→ **Problem details**: Once the line containing "举报 (305, 2179)" is found in the entries below, restate it and each following line word for word, stopping after the line containing "Search (986, 616)".

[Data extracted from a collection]

################

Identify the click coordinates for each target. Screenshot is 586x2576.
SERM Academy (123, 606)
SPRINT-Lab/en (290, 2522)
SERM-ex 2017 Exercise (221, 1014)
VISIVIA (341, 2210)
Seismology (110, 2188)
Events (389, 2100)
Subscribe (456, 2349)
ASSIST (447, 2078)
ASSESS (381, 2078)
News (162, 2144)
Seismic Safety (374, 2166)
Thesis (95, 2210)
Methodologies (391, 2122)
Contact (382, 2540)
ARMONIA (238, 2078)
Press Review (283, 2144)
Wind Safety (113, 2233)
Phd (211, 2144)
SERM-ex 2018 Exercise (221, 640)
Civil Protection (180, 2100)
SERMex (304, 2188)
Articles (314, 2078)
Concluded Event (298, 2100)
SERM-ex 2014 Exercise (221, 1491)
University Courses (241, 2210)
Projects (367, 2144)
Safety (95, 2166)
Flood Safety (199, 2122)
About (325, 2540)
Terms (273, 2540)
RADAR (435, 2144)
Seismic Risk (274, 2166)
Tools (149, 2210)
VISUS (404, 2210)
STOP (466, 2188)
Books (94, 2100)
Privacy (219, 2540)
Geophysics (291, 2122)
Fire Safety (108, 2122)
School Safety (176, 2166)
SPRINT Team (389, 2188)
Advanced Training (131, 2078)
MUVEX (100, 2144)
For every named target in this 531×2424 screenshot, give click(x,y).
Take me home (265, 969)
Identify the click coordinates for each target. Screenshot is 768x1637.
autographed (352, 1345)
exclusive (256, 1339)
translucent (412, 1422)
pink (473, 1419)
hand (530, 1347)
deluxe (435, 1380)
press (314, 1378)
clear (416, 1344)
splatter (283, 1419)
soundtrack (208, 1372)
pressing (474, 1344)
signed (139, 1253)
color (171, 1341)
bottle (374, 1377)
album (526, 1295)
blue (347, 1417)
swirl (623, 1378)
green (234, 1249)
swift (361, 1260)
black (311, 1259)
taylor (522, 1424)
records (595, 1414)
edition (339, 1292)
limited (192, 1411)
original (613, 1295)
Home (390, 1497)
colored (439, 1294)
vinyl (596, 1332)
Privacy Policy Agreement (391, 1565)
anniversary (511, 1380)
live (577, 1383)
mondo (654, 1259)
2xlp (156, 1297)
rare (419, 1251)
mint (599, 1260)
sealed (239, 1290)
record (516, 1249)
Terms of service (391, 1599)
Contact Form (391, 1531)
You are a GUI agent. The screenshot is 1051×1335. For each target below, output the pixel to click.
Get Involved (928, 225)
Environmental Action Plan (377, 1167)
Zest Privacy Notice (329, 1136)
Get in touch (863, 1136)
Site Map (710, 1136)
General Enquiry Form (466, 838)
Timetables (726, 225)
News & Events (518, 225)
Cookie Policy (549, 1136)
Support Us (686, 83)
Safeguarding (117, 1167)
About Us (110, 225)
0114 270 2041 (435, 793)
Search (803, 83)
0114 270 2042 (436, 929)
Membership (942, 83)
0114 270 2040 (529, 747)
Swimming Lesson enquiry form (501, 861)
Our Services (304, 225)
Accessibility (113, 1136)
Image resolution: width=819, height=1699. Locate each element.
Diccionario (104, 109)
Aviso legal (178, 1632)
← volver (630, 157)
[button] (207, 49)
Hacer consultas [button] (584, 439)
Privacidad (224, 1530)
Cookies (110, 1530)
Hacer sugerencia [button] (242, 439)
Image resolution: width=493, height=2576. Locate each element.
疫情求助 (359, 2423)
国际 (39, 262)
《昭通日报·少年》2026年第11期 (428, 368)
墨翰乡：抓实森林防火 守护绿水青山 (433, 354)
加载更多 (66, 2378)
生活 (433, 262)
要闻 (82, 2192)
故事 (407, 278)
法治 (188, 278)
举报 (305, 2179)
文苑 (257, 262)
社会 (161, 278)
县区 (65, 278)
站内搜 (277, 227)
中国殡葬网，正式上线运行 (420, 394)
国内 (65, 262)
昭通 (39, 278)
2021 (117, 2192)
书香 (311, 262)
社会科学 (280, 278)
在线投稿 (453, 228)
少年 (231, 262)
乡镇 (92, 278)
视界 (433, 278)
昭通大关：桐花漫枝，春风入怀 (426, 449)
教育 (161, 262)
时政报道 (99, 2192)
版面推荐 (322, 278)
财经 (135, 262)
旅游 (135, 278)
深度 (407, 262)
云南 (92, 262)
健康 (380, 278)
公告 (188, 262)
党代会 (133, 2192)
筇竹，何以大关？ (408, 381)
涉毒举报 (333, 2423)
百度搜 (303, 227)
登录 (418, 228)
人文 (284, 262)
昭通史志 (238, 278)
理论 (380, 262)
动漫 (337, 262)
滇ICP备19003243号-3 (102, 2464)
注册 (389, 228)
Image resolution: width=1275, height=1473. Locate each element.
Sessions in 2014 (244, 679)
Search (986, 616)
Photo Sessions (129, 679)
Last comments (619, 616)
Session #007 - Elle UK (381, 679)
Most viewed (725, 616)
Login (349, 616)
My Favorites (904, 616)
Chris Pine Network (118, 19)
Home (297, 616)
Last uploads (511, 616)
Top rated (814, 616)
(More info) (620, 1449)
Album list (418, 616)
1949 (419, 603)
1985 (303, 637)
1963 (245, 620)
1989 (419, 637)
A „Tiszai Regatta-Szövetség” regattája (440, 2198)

################

→ **Reply**:
举报 (305, 2179)
文苑 (257, 262)
社会 (161, 278)
县区 (65, 278)
站内搜 (277, 227)
中国殡葬网，正式上线运行 (420, 394)
国内 (65, 262)
昭通 (39, 278)
2021 (117, 2192)
书香 (311, 262)
社会科学 (280, 278)
在线投稿 (453, 228)
少年 (231, 262)
乡镇 (92, 278)
视界 (433, 278)
昭通大关：桐花漫枝，春风入怀 (426, 449)
教育 (161, 262)
时政报道 (99, 2192)
版面推荐 (322, 278)
财经 (135, 262)
旅游 (135, 278)
深度 (407, 262)
云南 (92, 262)
健康 (380, 278)
公告 (188, 262)
党代会 (133, 2192)
筇竹，何以大关？ (408, 381)
涉毒举报 (333, 2423)
百度搜 (303, 227)
登录 (418, 228)
人文 (284, 262)
昭通史志 (238, 278)
理论 (380, 262)
动漫 (337, 262)
滇ICP备19003243号-3 (102, 2464)
注册 (389, 228)
Image resolution: width=1275, height=1473. Locate each element.
Sessions in 2014 (244, 679)
Search (986, 616)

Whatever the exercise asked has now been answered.